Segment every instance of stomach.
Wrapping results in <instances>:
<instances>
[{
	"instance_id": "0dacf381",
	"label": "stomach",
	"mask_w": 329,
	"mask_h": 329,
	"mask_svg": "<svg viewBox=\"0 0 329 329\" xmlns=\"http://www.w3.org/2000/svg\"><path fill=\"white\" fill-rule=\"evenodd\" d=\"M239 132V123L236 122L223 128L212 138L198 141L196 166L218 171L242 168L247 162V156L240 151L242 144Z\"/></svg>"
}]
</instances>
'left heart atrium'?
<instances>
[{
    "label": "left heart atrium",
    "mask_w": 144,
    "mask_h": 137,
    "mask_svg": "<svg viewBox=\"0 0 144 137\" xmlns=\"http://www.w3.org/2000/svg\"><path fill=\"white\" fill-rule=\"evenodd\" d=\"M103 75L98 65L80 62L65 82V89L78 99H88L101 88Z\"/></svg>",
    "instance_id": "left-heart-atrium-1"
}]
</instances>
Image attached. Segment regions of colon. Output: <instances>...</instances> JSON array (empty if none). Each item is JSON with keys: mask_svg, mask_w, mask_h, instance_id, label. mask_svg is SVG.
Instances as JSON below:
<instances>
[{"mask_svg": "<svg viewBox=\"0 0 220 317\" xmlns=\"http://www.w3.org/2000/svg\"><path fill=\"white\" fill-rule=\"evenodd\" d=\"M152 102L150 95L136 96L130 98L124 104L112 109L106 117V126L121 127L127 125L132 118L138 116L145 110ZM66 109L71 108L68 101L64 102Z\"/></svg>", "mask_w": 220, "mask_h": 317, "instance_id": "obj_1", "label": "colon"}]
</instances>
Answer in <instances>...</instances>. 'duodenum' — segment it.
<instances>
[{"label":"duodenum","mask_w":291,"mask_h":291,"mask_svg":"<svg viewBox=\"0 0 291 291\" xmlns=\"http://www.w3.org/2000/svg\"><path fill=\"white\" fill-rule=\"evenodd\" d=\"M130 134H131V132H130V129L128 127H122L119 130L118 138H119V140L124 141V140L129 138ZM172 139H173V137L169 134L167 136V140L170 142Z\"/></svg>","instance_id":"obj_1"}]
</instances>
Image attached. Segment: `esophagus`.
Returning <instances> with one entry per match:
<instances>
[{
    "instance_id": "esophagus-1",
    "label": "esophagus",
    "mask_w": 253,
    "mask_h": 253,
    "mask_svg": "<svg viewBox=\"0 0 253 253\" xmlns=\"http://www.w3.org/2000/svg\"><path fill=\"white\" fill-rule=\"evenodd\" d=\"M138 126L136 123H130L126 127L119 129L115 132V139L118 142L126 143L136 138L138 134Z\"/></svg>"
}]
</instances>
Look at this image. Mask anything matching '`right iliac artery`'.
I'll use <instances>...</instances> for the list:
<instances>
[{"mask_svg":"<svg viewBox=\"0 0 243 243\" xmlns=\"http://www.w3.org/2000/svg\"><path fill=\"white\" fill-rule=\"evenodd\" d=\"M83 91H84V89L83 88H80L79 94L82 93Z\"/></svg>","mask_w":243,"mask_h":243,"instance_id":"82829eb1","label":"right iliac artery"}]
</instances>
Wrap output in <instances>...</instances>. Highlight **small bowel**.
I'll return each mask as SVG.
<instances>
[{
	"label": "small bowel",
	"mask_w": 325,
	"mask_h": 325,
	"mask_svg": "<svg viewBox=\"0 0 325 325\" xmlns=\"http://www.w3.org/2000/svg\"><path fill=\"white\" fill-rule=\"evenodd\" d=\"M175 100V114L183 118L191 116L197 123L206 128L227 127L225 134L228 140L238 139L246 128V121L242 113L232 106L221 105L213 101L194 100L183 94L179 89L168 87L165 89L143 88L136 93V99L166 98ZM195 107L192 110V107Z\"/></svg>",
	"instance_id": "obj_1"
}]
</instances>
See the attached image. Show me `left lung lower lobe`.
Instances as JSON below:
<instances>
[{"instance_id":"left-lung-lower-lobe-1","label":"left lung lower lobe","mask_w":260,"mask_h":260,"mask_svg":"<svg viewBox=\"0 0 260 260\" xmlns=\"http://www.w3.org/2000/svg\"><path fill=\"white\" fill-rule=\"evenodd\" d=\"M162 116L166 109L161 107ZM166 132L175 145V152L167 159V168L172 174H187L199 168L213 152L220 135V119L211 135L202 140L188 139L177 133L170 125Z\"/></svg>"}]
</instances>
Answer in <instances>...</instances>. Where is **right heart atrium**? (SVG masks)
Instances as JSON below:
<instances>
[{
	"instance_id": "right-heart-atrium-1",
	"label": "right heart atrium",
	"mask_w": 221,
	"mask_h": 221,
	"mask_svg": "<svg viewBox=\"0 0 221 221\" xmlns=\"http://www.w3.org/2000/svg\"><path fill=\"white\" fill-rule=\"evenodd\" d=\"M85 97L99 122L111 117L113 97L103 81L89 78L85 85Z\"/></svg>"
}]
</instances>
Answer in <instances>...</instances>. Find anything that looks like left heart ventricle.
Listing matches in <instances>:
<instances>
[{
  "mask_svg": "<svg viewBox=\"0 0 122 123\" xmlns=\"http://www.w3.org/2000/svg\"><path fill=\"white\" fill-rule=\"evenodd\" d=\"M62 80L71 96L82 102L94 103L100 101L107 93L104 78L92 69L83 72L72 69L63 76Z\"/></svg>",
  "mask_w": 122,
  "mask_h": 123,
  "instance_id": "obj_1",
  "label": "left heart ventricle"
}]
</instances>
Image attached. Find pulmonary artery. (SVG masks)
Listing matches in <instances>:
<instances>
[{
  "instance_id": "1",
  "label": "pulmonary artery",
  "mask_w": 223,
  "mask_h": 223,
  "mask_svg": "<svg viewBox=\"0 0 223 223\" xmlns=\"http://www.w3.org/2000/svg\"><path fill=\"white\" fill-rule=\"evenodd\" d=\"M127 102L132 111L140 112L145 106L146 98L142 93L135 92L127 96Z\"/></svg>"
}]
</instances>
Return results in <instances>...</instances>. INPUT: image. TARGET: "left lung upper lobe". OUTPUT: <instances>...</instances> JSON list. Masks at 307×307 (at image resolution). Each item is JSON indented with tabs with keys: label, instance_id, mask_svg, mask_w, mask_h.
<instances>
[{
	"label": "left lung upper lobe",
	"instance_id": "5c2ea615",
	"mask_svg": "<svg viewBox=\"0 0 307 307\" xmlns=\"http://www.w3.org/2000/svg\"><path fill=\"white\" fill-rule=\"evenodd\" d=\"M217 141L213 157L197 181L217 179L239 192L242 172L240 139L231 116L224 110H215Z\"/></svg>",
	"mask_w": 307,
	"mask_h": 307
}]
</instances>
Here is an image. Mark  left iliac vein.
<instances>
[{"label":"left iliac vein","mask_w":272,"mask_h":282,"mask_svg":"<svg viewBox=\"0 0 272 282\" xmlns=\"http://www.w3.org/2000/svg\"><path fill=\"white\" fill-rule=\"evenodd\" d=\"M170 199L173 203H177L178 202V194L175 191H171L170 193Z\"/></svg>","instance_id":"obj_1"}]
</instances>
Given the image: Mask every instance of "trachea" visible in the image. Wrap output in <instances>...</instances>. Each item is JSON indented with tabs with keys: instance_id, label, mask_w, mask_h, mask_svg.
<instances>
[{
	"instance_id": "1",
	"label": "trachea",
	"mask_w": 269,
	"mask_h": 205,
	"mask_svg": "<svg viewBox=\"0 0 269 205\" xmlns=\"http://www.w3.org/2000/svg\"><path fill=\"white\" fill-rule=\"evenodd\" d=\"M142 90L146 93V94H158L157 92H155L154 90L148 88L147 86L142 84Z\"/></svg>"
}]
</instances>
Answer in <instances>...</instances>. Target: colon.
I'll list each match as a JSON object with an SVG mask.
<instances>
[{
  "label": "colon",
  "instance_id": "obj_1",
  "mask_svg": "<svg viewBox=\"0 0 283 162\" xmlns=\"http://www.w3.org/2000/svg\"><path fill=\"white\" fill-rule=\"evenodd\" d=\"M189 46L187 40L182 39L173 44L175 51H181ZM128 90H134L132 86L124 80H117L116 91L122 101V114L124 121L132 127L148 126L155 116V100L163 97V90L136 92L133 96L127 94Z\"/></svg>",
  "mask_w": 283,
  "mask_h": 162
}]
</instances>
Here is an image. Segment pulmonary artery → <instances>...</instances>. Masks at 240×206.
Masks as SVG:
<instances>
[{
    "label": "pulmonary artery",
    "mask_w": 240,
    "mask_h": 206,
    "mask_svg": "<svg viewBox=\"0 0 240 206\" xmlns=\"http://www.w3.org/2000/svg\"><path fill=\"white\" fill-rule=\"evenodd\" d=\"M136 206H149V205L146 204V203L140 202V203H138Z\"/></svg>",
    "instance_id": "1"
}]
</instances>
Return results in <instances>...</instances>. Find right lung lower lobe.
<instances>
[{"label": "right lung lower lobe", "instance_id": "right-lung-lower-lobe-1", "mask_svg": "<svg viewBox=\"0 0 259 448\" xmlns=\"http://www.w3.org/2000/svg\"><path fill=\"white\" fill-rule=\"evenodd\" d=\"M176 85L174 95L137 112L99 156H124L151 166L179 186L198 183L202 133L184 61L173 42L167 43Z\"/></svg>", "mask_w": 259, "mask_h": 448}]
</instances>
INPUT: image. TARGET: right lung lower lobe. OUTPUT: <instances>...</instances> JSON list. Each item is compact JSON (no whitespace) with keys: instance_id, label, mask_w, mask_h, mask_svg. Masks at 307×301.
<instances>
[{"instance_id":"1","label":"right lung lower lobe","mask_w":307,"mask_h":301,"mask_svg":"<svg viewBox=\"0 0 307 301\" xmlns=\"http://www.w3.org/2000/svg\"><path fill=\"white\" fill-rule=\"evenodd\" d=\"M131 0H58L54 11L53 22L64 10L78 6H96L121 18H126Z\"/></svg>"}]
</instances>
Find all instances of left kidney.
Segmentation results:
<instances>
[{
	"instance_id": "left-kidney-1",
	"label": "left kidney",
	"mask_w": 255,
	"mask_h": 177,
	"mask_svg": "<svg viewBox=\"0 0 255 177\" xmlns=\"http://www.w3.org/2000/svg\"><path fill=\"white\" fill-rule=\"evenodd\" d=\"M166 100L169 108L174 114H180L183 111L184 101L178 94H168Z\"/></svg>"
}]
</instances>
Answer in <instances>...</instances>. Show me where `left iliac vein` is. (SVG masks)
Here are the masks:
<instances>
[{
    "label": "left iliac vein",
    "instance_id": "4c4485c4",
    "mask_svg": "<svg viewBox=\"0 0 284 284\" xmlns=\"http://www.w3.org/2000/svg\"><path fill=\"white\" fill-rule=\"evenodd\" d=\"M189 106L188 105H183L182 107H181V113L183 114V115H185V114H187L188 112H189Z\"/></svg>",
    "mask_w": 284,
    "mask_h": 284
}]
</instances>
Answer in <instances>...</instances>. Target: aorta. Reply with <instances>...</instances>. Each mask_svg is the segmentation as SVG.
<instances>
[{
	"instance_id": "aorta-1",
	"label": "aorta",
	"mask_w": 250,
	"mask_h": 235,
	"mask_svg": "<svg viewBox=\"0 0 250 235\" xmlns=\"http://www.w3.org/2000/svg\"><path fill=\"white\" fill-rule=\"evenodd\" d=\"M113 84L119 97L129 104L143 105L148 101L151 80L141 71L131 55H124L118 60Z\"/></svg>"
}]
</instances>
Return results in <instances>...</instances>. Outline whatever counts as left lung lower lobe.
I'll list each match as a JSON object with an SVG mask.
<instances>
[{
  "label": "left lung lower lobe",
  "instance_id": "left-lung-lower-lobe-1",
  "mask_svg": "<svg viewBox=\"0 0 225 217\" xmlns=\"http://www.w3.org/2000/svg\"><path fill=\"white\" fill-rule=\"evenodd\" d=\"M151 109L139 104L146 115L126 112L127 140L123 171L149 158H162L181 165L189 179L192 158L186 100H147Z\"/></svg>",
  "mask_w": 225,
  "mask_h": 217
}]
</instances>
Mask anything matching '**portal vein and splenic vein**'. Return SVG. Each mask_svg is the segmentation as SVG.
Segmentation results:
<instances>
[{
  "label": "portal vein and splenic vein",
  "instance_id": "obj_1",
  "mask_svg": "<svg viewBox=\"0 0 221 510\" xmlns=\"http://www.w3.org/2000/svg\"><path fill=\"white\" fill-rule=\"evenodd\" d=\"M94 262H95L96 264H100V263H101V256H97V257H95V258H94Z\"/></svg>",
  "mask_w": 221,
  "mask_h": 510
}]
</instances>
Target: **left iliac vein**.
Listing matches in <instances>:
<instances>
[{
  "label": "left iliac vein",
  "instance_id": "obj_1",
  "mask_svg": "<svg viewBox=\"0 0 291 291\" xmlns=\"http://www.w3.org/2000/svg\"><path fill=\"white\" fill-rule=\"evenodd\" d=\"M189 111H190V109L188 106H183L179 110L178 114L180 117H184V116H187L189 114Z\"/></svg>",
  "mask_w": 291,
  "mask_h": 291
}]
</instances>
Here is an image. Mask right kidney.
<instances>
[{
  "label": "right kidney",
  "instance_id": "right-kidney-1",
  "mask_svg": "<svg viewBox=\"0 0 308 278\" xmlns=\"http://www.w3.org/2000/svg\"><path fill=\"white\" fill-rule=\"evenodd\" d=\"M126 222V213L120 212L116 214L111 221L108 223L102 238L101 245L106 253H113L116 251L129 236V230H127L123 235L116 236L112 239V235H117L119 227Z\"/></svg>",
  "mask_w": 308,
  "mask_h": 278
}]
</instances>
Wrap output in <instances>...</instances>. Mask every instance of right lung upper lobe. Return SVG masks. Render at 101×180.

※

The line containing "Here is an image. Mask right kidney." and every line after it, through the end of the records above: output exactly those, and nothing else.

Here is an image. Mask right kidney.
<instances>
[{
  "label": "right kidney",
  "instance_id": "right-kidney-1",
  "mask_svg": "<svg viewBox=\"0 0 308 278\" xmlns=\"http://www.w3.org/2000/svg\"><path fill=\"white\" fill-rule=\"evenodd\" d=\"M126 222V213L120 212L116 214L111 221L108 223L102 238L101 245L106 253H113L116 251L129 236V230H127L123 235L116 236L112 239V235H117L119 227Z\"/></svg>",
  "mask_w": 308,
  "mask_h": 278
}]
</instances>
Wrap output in <instances>...</instances>. Mask every instance of right lung upper lobe. Return SVG masks. Render at 101×180.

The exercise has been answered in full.